The game is named for its resemblance to a tin of sweets, but when play begins you’re actually developers building your own neighbourhoods and doing so by assigning workers (the mint tokens, of which everyone starts with three). Three Plan cards are laid face-up and the rest remind as a draw pile. A few Location cards are laid out centrally where you will assign tokens to take the action on that card. You might get some more tokens (helpful for getting plans and building them), get a Plan card (take one from the display), build a Plan card (turn a plan card face-up in front of you – this is your neighbourhood) or grab the starting player token, which will give you first dibs in the next round: helpful when spaces on the Location cards are limited.
After everyone has either placed all their tokens or passed, there’s an upkeep phase. The Plan card display is replenished, everyone gets at least one mint token, but you may get more depending on what buildings you have in your neighbourhood. Many of the buildings give some little in-game rewards, and many of them have stars on. The stars are points, and as soon as one player hits seven points the game will end!
There’s nothing in Mint Works that hasn’t been used in many other games elsewhere, but then originality isn’t its M.O. – it’s all about packing a decent game experience into a highly portable – it really does fit in your pocket – and short-play package.

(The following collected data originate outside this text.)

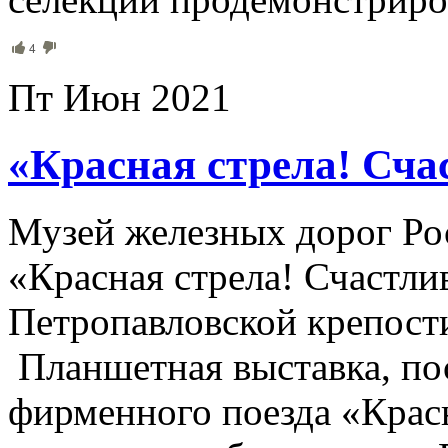
4
Пт Июн 2021
«Красная стрела! Сча
Музей железных дорог Ро
«Красная стрела! Счастли
Петропавловской крепости
Планшетная выставка, по
фирменного поезда «Крас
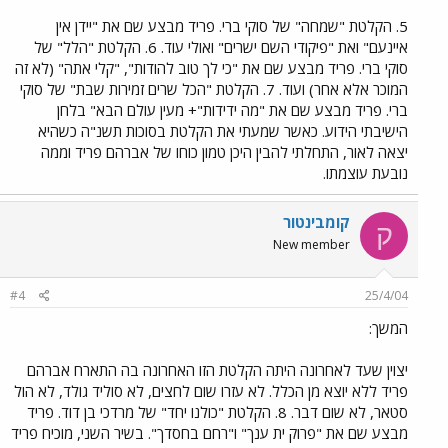
5. הקלטת "שמחה" של סוקי ברי. פריד מבצע שם את "יידן אין
איינעם" ואת "פיקודי השם ישרים" ואולי עוד. 6. הקלטת "הלל" של
סוקי ברי. פריד מבצע שם את "כי לך טוב להודות", "קלי אתה" (לא זה
המוכר אלא אחר) ועוד. 7. הקלטת "הכל שרים זמירות שבת" של סוקי
ברי. פריד מבצע שם את "מה ידידות"+ מעין עולם הבא" בלחן
הישיבתי הידוע. כאשר שמעתי את הקלטת בסוכות תשנ"ה כשהיא
יצאה לאור, התחלתי להבין היכן טמון כוחו של אברהם פריד וממה
נובעת עוצמתו.
קומבינטור
ק
New member
#4
25/4/04
המשך:
יצוין שעד לאחרונה היתה הקלטת הזו האחרונה בה התארח אברהם
פריד ללא יוצא מן הכלל. לא עזרו שום לחצים, לא סוליד גולד, לא הול
סטאר, לא שום דבר. 8. הקלטת "כולנו יחד" של מרדכי בן דוד. פריד
מבצע שם את "פרוק ית ענך" ו"רחם בחסדך". בשיר השני, מוכיח פריד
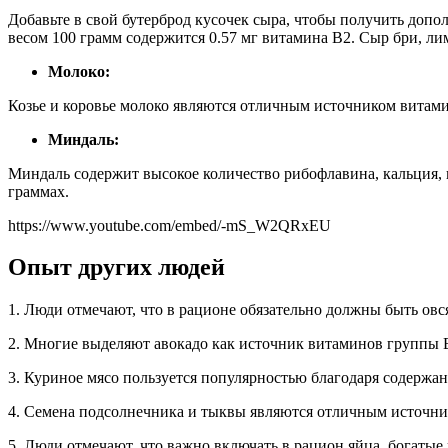
Добавьте в свой бутерброд кусочек сыра, чтобы получить допо
весом 100 грамм содержится 0.57 мг витамина В2. Сыр бри, ли
Молоко:
Козье и коровье молоко являются отличным источником витамин
Миндаль:
Миндаль содержит высокое количество рибофлавина, кальция, к
граммах.
https://www.youtube.com/embed/-mS_W2QRxEU
Опыт других людей
1. Люди отмечают, что в рационе обязательно должны быть ов
2. Многие выделяют авокадо как источник витаминов группы В
3. Куриное мясо пользуется популярностью благодаря содержан
4. Семена подсолнечника и тыквы являются отличным источни
5. Люди отмечают, что важно включать в рацион яйца, богатые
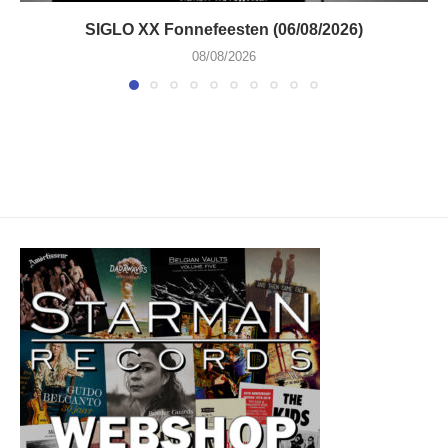
SIGLO XX Fonnefeesten (06/08/2026)
08/08/2026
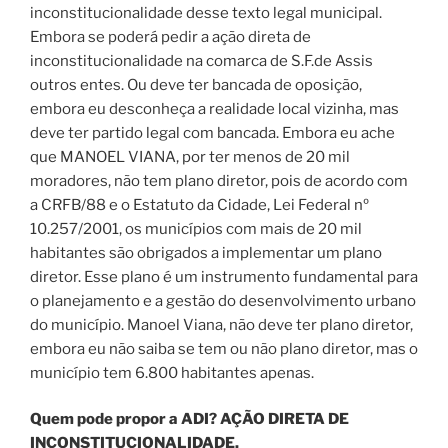
inconstitucionalidade desse texto legal municipal.
Embora se poderá pedir a ação direta de
inconstitucionalidade na comarca de S.F.de Assis
outros entes. Ou deve ter bancada de oposição,
embora eu desconheça a realidade local vizinha, mas
deve ter partido legal com bancada. Embora eu ache
que MANOEL VIANA, por ter menos de 20 mil
moradores, não tem plano diretor, pois de acordo
com
a CRFB/88 e o Estatuto da Cidade, Lei Federal nº
10.257/2001, os municípios com mais de 20 mil
habitantes são obrigados a implementar um plano
diretor.
Esse plano é um instrumento fundamental para
o planejamento e a gestão do desenvolvimento urbano
do município.
Manoel Viana, não deve ter plano diretor,
embora eu não saiba se tem ou não plano diretor, mas o
município tem 6.800 habitantes apenas.
Quem pode propor a ADI? AÇÃO DIRETA DE
INCONSTITUCIONALIDADE.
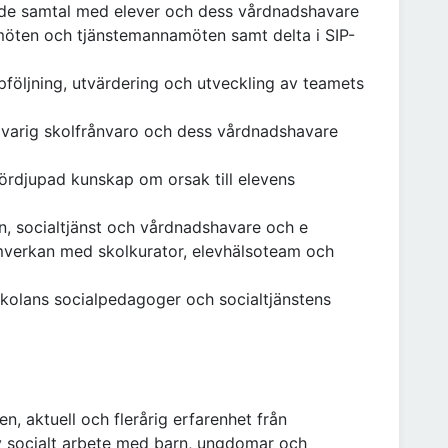
nde samtal med elever och dess vårdnadshavare
möten och tjänstemannamöten samt delta i SIP-
ppföljning, utvärdering och utveckling av teamets
gvarig skolfrånvaro och dess vårdnadshavare
fördjupad kunskap om orsak till elevens
an, socialtjänst och vårdnadshavare och e
samverkan med skolkurator, elevhälsoteam och
olans socialpedagoger och socialtjänstens
, aktuell och flerårig erfarenhet från
 socialt arbete med barn, ungdomar och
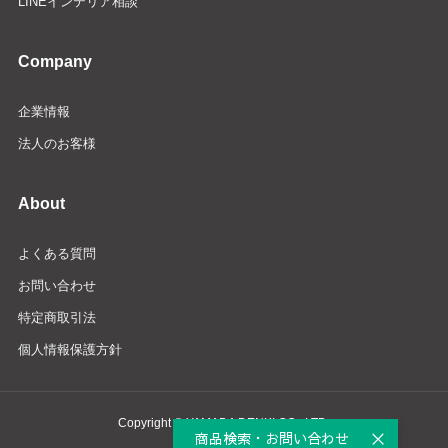
LINEインテリア相談
Company
企業情報
法人のお客様
About
よくある質問
お問い合わせ
特定商取引法
個人情報保護方針
Copyright © YAMADA DENKI CO., LTD.
商品検索・お問い合わせ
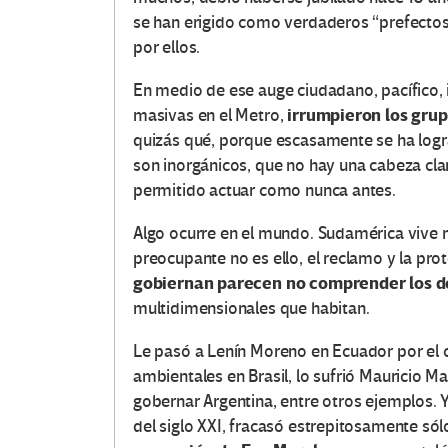
se han erigido como verdaderos “prefectos d
por ellos.
En medio de ese auge ciudadano, pacífico, i
irrumpieron los grup
masivas en el Metro,
quizás qué, porque escasamente se ha log
son inorgánicos, que no hay una cabeza clar
permitido actuar como nunca antes.
Algo ocurre en el mundo. Sudamérica vive m
preocupante no es ello, el reclamo y la prot
gobiernan parecen no comprender los d
multidimensionales que habitan.
Le pasó a Lenín Moreno en Ecuador por el c
ambientales en Brasil, lo sufrió Mauricio Ma
gobernar Argentina, entre otros ejemplos. Y 
del siglo XXI, fracasó estrepitosamente só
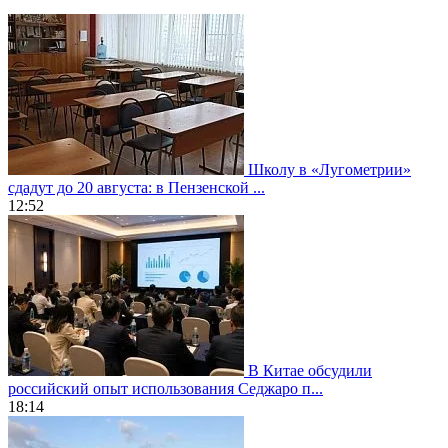
Школу в «Лугометрии»
сдадут до 20 августа: в Пензенской ...
12:52
В Китае обсудили
российский опыт использования Седжаро п...
18:14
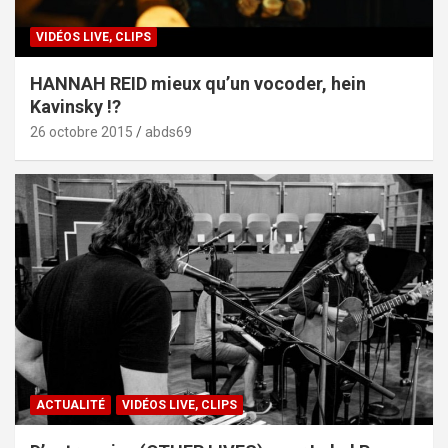
VIDÉOS LIVE, CLIPS
HANNAH REID mieux qu’un vocoder, hein
Kavinsky !?
26 octobre 2015
abds69
ACTUALITÉ
VIDÉOS LIVE, CLIPS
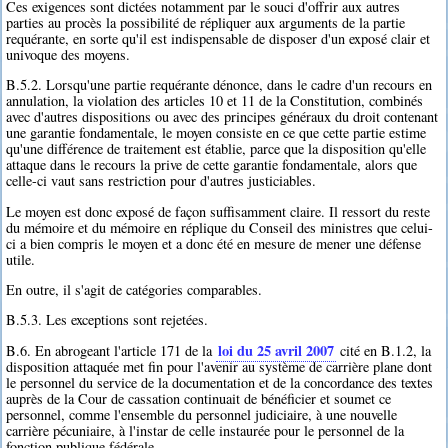
Ces exigences sont dictées notamment par le souci d'offrir aux autres
parties au procès la possibilité de répliquer aux arguments de la partie
requérante, en sorte qu'il est indispensable de disposer d'un exposé clair et
univoque des moyens.
B.5.2. Lorsqu'une partie requérante dénonce, dans le cadre d'un recours en
annulation, la violation des articles 10 et 11 de la Constitution, combinés
avec d'autres dispositions ou avec des principes généraux du droit contenant
une garantie fondamentale, le moyen consiste en ce que cette partie estime
qu'une différence de traitement est établie, parce que la disposition qu'elle
attaque dans le recours la prive de cette garantie fondamentale, alors que
celle-ci vaut sans restriction pour d'autres justiciables.
Le moyen est donc exposé de façon suffisamment claire. Il ressort du reste
du mémoire et du mémoire en réplique du Conseil des ministres que celui-
ci a bien compris le moyen et a donc été en mesure de mener une défense
utile.
En outre, il s'agit de catégories comparables.
B.5.3. Les exceptions sont rejetées.
loi du 25 avril 2007
B.6. En abrogeant l'article 171 de la
cité en B.1.2, la
disposition attaquée met fin pour l'avenir au système de carrière plane dont
le personnel du service de la documentation et de la concordance des textes
auprès de la Cour de cassation continuait de bénéficier et soumet ce
personnel, comme l'ensemble du personnel judiciaire, à une nouvelle
carrière pécuniaire, à l'instar de celle instaurée pour le personnel de la
fonction publique fédérale.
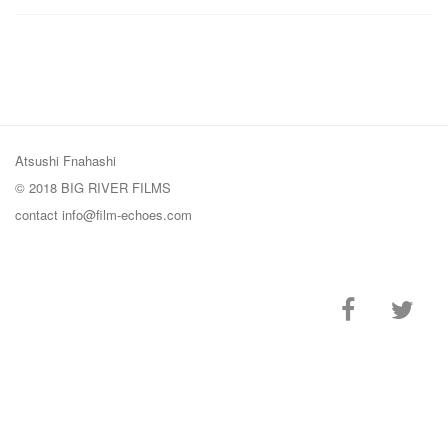
Atsushi Fnahashi
© 2018 BIG RIVER FILMS
contact
info@film-echoes.com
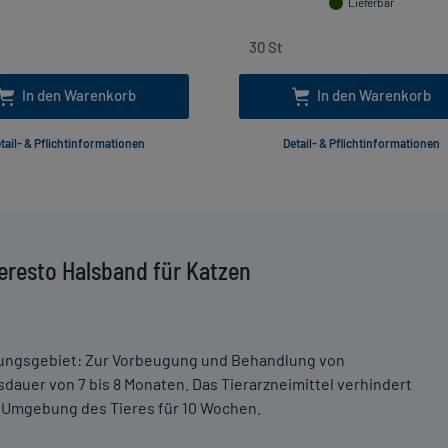
Lieferbar
In den Warenkorb
In den Warenkorb
tail- & Pflichtinformationen
Detail- & Pflichtinformationen
eresto Halsband für Katzen
ungsgebiet: Zur Vorbeugung und Behandlung von
sdauer von 7 bis 8 Monaten. Das Tierarzneimittel verhindert
enUmgebung des Tieres für 10 Wochen.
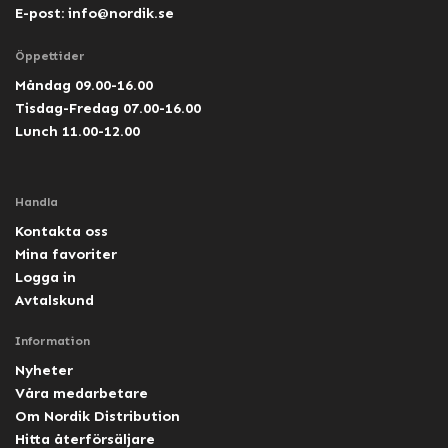
E-post:
info@nordik.se
Öppettider
Måndag 09.00-16.00
Tisdag-Fredag 07.00-16.00
Lunch 11.00-12.00
Handla
Kontakta oss
Mina favoriter
Logga in
Avtalskund
Information
Nyheter
Våra medarbetare
Om Nordik Distribution
Hitta återförsäljare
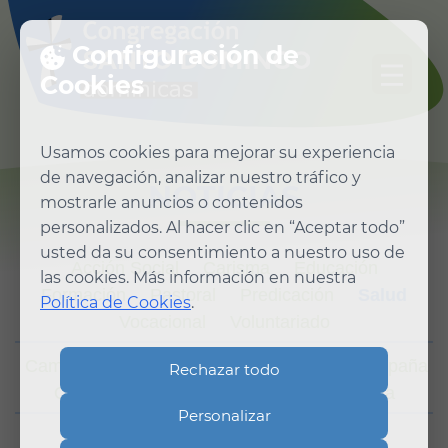
Configuración de
Cookies
Usamos cookies para mejorar su experiencia
de navegación, analizar nuestro tráfico y
NOTICIAS
mostrarle anuncios o contenidos
personalizados. Al hacer clic en “Aceptar todo”
usted da su consentimiento a nuestro uso de
Acción Social
Carisma
Educación
las cookies. Más información en nuestra
Formación
Pastoral
Predicación
Salud
Política de Cookies
.
Vocacional
Voluntariado
Camerún
Colombia
Congo
Cuba
España
Rechazar todo
Online
Tailandia
Ucrania
Venezuela
Personalizar
2026
2025
2024
2023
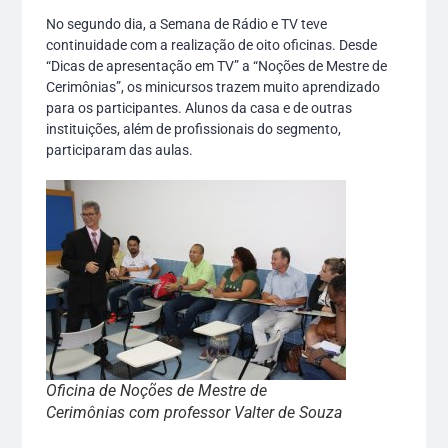
No segundo dia, a Semana de Rádio e TV teve
continuidade com a realização de oito oficinas. Desde
“Dicas de apresentação em TV” a “Noções de Mestre de
Cerimônias”, os minicursos trazem muito aprendizado
para os participantes. Alunos da casa e de outras
instituições, além de profissionais do segmento,
participaram das aulas.
Oficina de Noções de Mestre de
Cerimônias com professor Valter de Souza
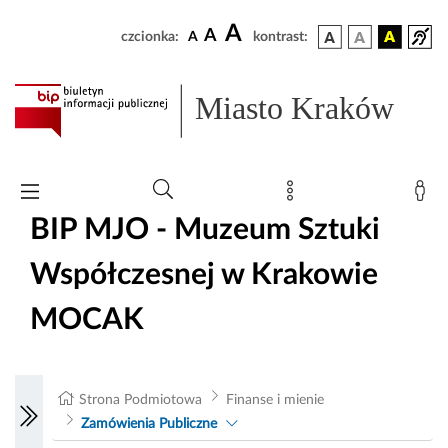
A
A
czcionka:
A
kontrast:
Miasto Kraków
BIP MJO - Muzeum Sztuki
Współczesnej w Krakowie
MOCAK
Strona Podmiotowa
Finanse i mienie
Zamówienia Publiczne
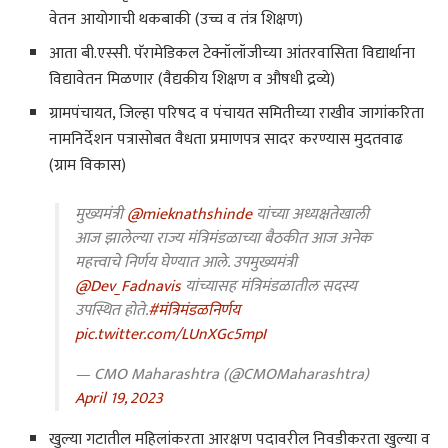
वेतन आयोगाची थकबाकी (उच्च व तंत्र शिक्षण)
आता बी.एस्सी. पॅरामेडिकल टेक्नॉलॉजीच्या आंतरवासिता विद्यार्थाना
विद्यावेतन मिळणार (वैद्यकीय शिक्षण व औषधी द्रव्ये)
ग्रामपंचायत, जिल्हा परिषद व पंचायत समितीच्या राखीव जागांकरिता
नामनिर्देशन पत्रासोबत वैधता प्रमाणपत्र सादर करण्यास मुदतवाढ
(ग्राम विकास)
मुख्यमंत्री
@mieknathshinde
यांच्या अध्यक्षतेखाली
आज झालेल्या राज्य मंत्रिमंडळाच्या बैठकीत आज अनेक
महत्त्वाचे निर्णय घेण्यात आले. उपमुख्यमंत्री
@Dev_Fadnavis
यांच्यासह मंत्रिमंडळातील सदस्य
उपस्थित होते.
#मंत्रिमंडळनिर्णय
pic.twitter.com/LUnXGc5mpI
— CMO Maharashtra (@CMOMaharashtra)
April 19, 2023
खुल्या गटातील महिलांकरता आरक्षण पदावरील निवडीकरता खुल्या व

And decent it really is: many games that set out to be portable tend to feel compromised in some way. With Mint Works there’s a genuine game here: brief and simple, but with crucial decisions to be made during play.
Mint Works feels to me like a proof-of-concept – can you make a playable strategy game that fits in a tiny tin. It turns out you can, but it raises interesting questions for me about how much theme, artwork and ceremony you can take away from the board gaming experience and still have well, a board gaming experience. I have only played once, but it didn’t make me want to go back and play more particularly – there didn’t feel like there would be interesting strategies to explore and exploit in subsequent games. I often find myself making food or drink comparisons with games, and this to me is like a expertly-produced peppermint essence – slightly pointless without something delicious to put it in.
There's a little. Spaces on the Location cards are limited so you may find yourself blocked out. But nothing here to feel got at about.
Low...ish. Mint Works is a quick game, but a scatter-gun approach won't win it for you.
Plan cards come out randomly and there is some variation in the location cards too - there are four always present, and two extra random ones. Not always a vastly different playing experience, but it does offer some depth to play.